The hate that so many RAs are subject to on this campus, comes from the requirement of our job that forces us to write students up for any perceived illicit activity, as defined by the institution. In training this past January, it was almost unanimously agreed upon by student staff that writing students up more often created a hostile environment between RAs and residents, didn’t help the drug or drinking problem, and could be seen as making the issue more dangerous, as students engage in these behaviors in increasingly sneaky ways.
In most scenarios where I have had to write students up, I’ve gotten the question “can’t you just act like you didn’t see it?” Personally, I’d love to act like I didn’t see it, I’d love to not have to assume the role of the police in my own living space, I’d love to have an environment where I could actually help students engage in these activities in a safe way, instead of preaching outdated policies of abstinence, which, mind you, have never ever worked on any college campus. Nonetheless, I can’t escape the broader awareness of my own financial predicament, and the need to keep this job because my only alternative is to leave Wesleyan, which is not exactly worth the risk of turning a blind eye.

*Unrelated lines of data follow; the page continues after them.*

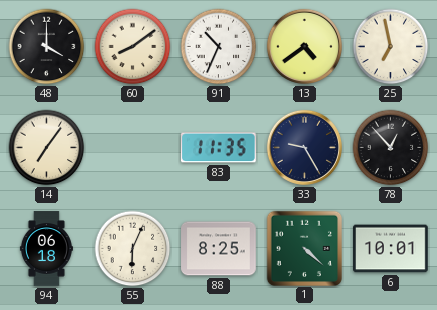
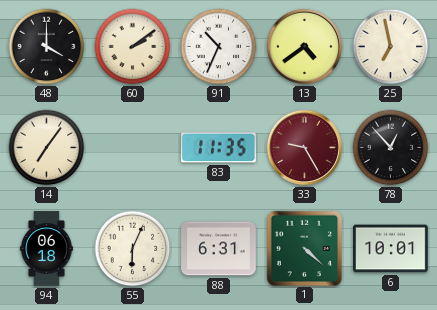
60: 8:09 -> 2:09
33 dial: navy -> burgundy
88: 8:25 -> 6:31
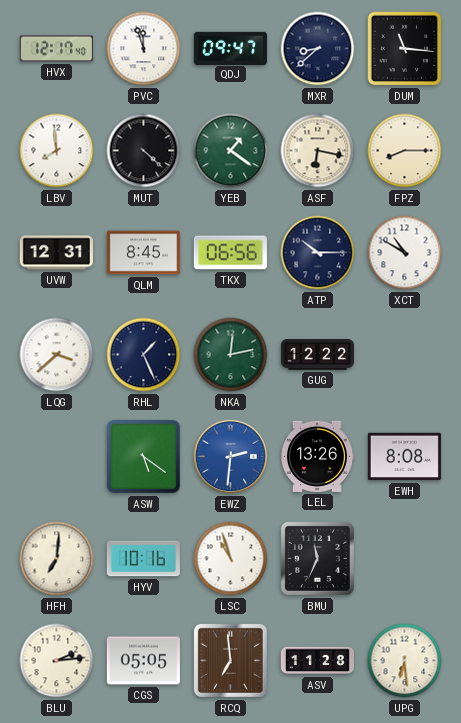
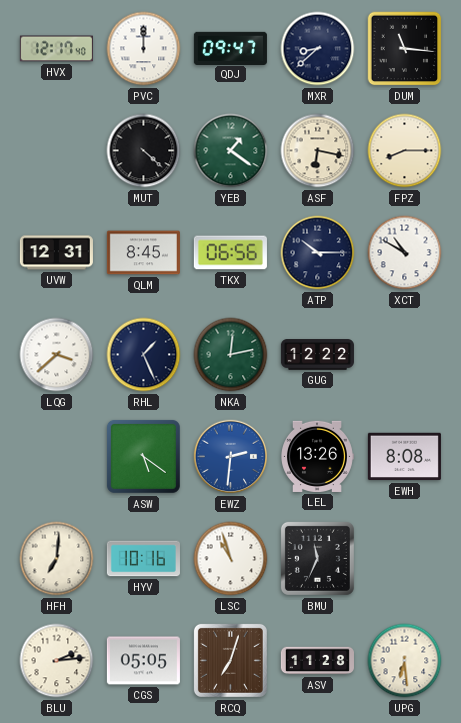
PVC: 11:57 -> 12:00
LBV: 7:59 -> none
RCQ: 6:59 -> 7:03
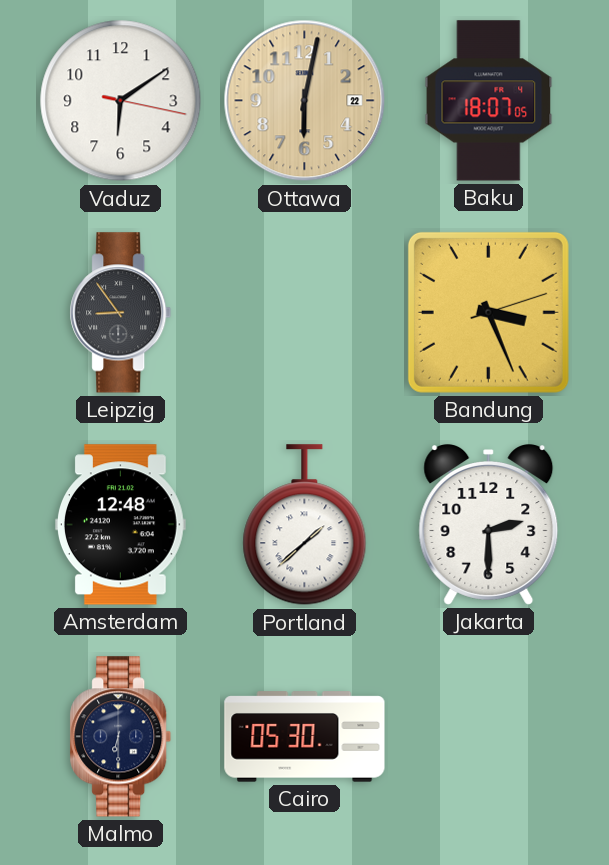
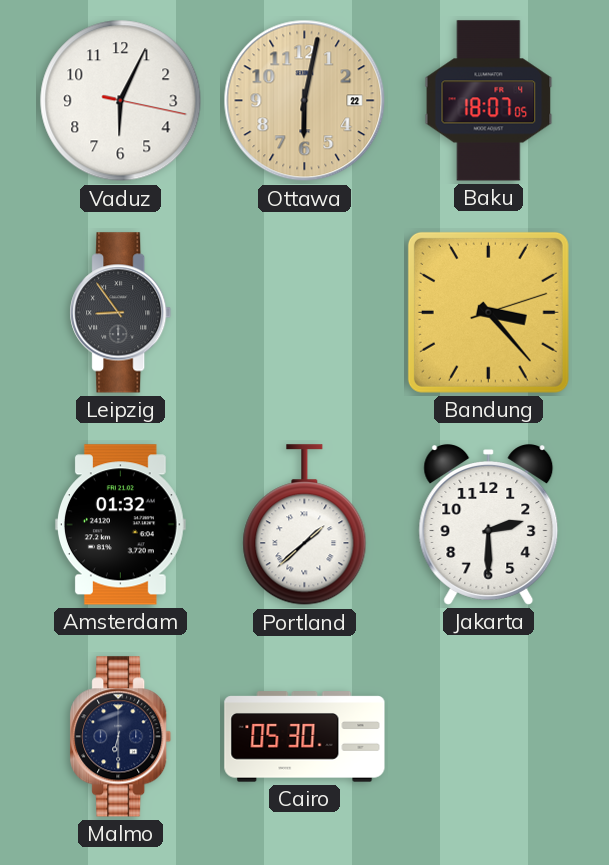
Vaduz: 6:09 -> 6:04
Bandung: 3:26 -> 3:23
Amsterdam: 12:48 -> 01:32
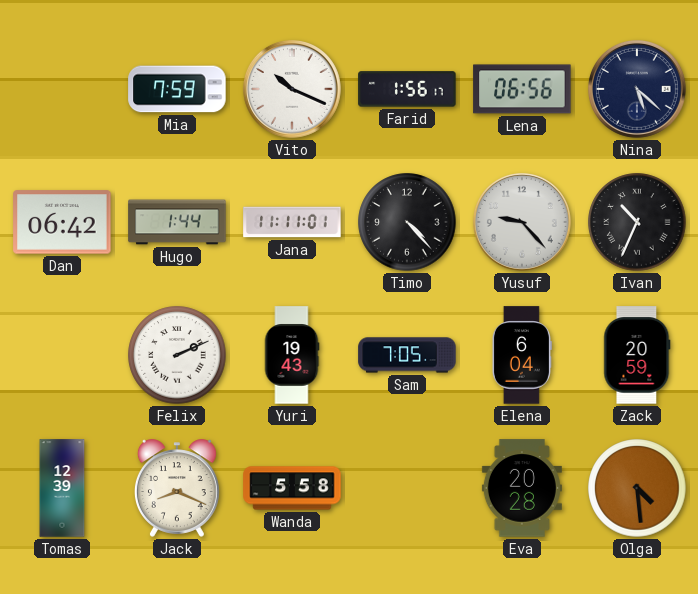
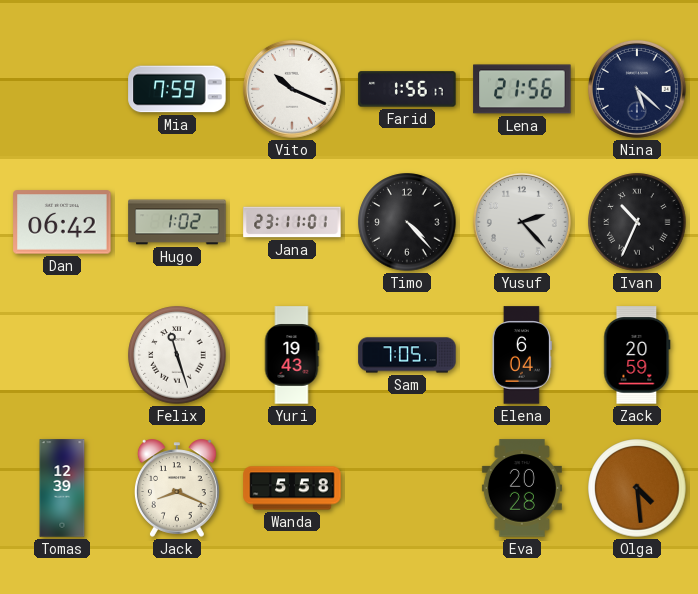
Lena: 06:56 -> 21:56
Hugo: 1:44 -> 1:02
Jana: 11:11 -> 23:11
Yusuf: 9:23 -> 2:23
Felix: 2:11 -> 11:27
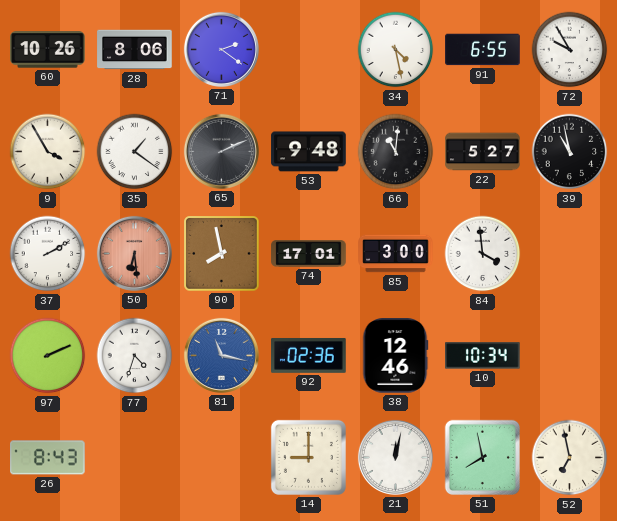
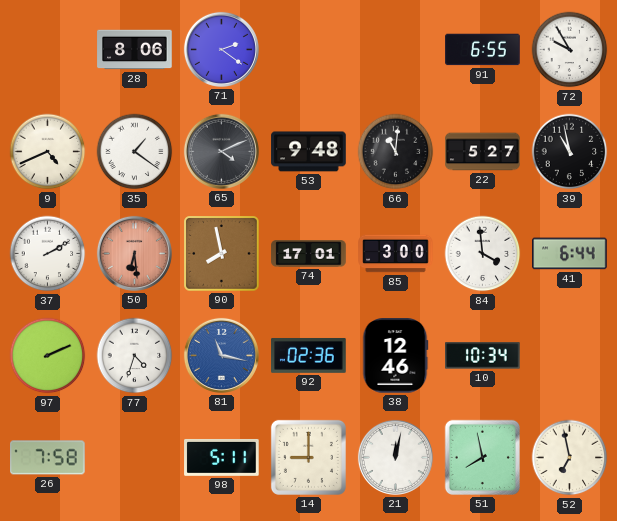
60: 10:26 -> none
34: 4:28 -> none
9: 3:55 -> 4:41
65: 2:11 -> 4:11
41: none -> 6:44
26: 8:43 -> 7:58
98: none -> 5:11
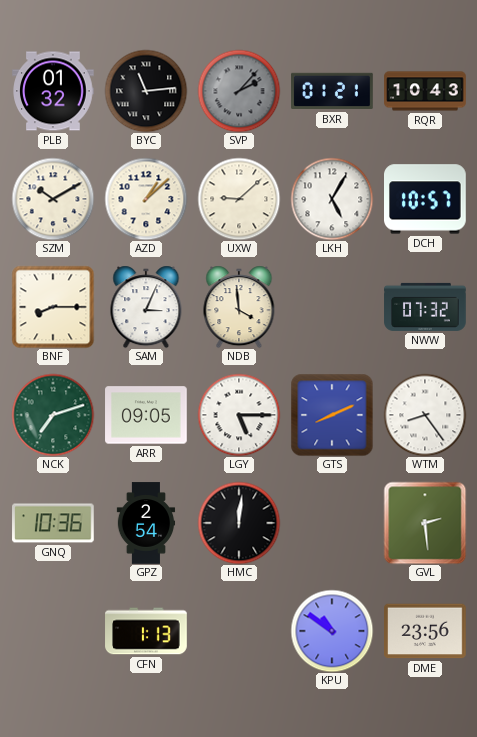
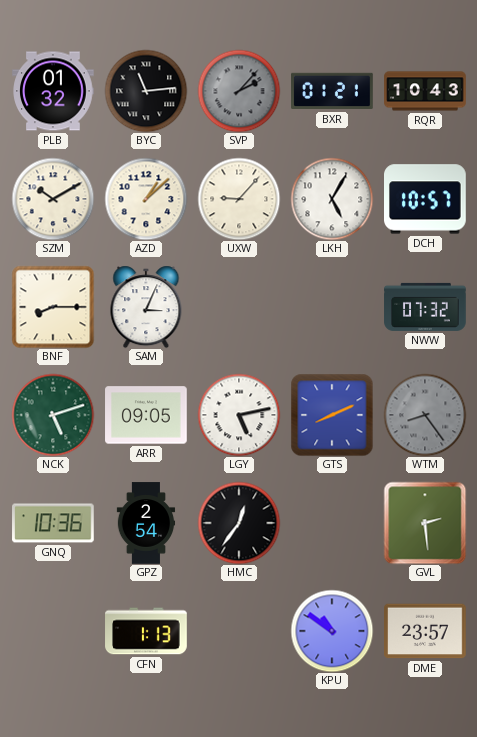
UXW: 9:08 -> 9:07
NDB: 3:59 -> none
NCK: 7:12 -> 5:12
LGY: 5:15 -> 5:13
WTM dial: white -> grey
HMC: 12:01 -> 12:36
DME: 23:56 -> 23:57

Thankfully, for all of us residents of Wesleyan, there is a group of ResLife student staff currently working with the heads of ResLife to address the many problems with our current system, with discipline being a central focus. However, there’s a long way to go, and it’s hard to say when these goals will be achieved.
My ideal vision of a Wesleyan RA is someone who serves as a friend and mentor to their residents, who helps to assure their safety without having to enforce university policies that feel ineffective, and as someone who upholds the values of the community that we all want: respect for all, caring, fun, and inclusion, among so many others. The RA job is so important and crucial for a positive residential experience, yet the RA is so underutilized in the community building aspect, and overburdened as a mere enforcer.
I originally came into this job with the hope of interacting with all sorts of students, helping to give advice where I could, and create a fun and positive atmosphere for my residents. I still have this hope, but it feels like the walls between my residents and myself have become too tall, given the increasing number of times I have had to interact with them in ways we both didn’t enjoy.
The single biggest flaw of the residential life program at Wesleyan is that the onus of community building and development falls almost entirely on the RA, instead of equally on all members of the community, as I believe it should. I hope that eventually, we as a student community can own the values we want to live in, and by, and transform this system for the better. But most of all, I hope that we can recognize that RAs are not here to punish you, nor do they want to, RAs want to connect with you, they want to hear how your doing, and they want you to check in with them too, because we all need someone to listen, and be there, through the good times, and the bad. To take a step toward real inclusion at this school, and to create a community that is defined by its students, we must all recognize that RAs are people too.